His eventful life and eventual demise have been the source of many historical comments and criticism over the years and the views on Riel have fluctuated during this time. But in order to comprehend the controversy that surrounds this figure, one must become familiar with a morsel of Canadian history that has intensified the polarization of English-French, East-West, and catholic-protestant dichotomies.

Riel was born in St. Boniface in 1844 and grew up in the Métis community that resided in the Red River Settlement. He started his education to become a priest in a school in Montreal when he was 13 and despite his outstanding performance, he abandoned this pursuit and returned home to the Red River. The chain of events that eventually led to Riel’s execution, started in March 1869, as the Hudson Bay Company sold the North-Western Territory to the Dominion of Canada. As a result, the federal government chose William McDougall as its appointed lieutenant-governor and sent survey crews to the new territories to map and assess the lands.

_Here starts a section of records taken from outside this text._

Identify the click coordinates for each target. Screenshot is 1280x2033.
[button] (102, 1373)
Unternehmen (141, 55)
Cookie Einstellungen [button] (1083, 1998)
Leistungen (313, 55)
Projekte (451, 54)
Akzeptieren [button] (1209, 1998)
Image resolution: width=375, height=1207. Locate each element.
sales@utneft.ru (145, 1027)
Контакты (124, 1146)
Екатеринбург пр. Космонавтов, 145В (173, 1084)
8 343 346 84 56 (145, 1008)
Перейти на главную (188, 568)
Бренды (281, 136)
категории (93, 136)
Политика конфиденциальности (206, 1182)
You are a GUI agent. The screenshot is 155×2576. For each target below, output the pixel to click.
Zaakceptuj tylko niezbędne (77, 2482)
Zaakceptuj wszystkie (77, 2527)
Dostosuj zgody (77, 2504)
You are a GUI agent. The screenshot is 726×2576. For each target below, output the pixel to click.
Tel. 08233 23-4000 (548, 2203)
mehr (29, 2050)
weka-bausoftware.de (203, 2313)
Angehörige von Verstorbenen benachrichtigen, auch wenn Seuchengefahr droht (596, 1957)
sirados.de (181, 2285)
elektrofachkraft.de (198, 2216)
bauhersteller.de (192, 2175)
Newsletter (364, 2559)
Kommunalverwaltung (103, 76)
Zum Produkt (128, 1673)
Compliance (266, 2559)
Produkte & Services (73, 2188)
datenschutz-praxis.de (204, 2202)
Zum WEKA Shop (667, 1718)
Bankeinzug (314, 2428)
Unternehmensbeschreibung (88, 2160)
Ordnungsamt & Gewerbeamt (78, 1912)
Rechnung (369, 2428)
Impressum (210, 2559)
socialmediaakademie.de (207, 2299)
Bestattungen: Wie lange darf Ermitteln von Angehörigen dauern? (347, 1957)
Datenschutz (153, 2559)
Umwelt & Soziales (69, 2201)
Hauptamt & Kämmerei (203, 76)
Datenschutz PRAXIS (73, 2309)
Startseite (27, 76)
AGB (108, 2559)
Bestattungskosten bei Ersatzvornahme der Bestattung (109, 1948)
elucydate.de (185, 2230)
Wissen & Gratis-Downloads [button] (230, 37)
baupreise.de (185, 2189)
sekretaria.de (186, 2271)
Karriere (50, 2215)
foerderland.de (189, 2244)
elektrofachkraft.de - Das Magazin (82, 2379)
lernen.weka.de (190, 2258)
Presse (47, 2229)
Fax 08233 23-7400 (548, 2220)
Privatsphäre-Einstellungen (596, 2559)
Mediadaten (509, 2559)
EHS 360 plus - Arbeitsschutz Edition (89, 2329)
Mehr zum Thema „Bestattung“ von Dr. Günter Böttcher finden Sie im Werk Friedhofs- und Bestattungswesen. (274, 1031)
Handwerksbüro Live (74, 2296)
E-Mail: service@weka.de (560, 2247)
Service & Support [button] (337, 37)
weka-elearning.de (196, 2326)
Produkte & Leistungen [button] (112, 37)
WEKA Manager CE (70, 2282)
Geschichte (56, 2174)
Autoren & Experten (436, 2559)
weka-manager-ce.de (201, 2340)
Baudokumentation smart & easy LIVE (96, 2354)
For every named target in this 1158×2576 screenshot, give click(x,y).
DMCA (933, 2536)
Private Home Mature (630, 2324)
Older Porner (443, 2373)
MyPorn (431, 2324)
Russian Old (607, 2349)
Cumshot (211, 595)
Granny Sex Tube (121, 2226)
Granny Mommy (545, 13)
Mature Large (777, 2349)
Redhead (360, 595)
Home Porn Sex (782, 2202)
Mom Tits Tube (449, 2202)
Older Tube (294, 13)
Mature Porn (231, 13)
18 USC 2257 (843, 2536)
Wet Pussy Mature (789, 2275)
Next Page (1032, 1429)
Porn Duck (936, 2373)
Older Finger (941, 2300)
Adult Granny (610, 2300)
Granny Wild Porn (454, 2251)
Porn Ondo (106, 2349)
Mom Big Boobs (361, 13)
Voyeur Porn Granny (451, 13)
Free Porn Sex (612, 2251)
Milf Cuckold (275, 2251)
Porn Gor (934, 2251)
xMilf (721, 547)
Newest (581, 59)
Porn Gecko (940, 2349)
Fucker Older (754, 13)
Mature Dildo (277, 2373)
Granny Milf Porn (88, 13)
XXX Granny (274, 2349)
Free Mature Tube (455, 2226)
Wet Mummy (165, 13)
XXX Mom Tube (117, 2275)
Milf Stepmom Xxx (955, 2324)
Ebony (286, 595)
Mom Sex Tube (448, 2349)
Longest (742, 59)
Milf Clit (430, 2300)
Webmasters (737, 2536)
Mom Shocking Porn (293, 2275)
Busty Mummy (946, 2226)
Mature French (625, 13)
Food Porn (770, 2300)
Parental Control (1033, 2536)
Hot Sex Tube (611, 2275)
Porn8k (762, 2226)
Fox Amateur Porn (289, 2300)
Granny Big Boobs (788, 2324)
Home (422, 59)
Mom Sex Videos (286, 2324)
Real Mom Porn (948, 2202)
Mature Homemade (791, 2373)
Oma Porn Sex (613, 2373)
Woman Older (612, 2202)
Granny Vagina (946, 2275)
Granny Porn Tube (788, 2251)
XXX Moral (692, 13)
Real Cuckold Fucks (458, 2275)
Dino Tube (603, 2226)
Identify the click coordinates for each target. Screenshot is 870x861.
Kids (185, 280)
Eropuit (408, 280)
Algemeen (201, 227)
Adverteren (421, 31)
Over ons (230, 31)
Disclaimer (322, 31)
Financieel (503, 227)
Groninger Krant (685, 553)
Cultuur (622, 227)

The Métis community of the Red River which was concerned by the cultural, social, and political outcomes of this union with the Canadian government, assembled the Métis National Committee with Riel as its secretary and later as its head to prevent the union at all costs. The committee stopped the land surveyors at first and then proceeded to stop the arrival of McDougall to the Red River by creating roadblocks and finally established the government of the Red River Settlement by seizing the Fort Gary – now Winnipeg, rejecting Canadian authority.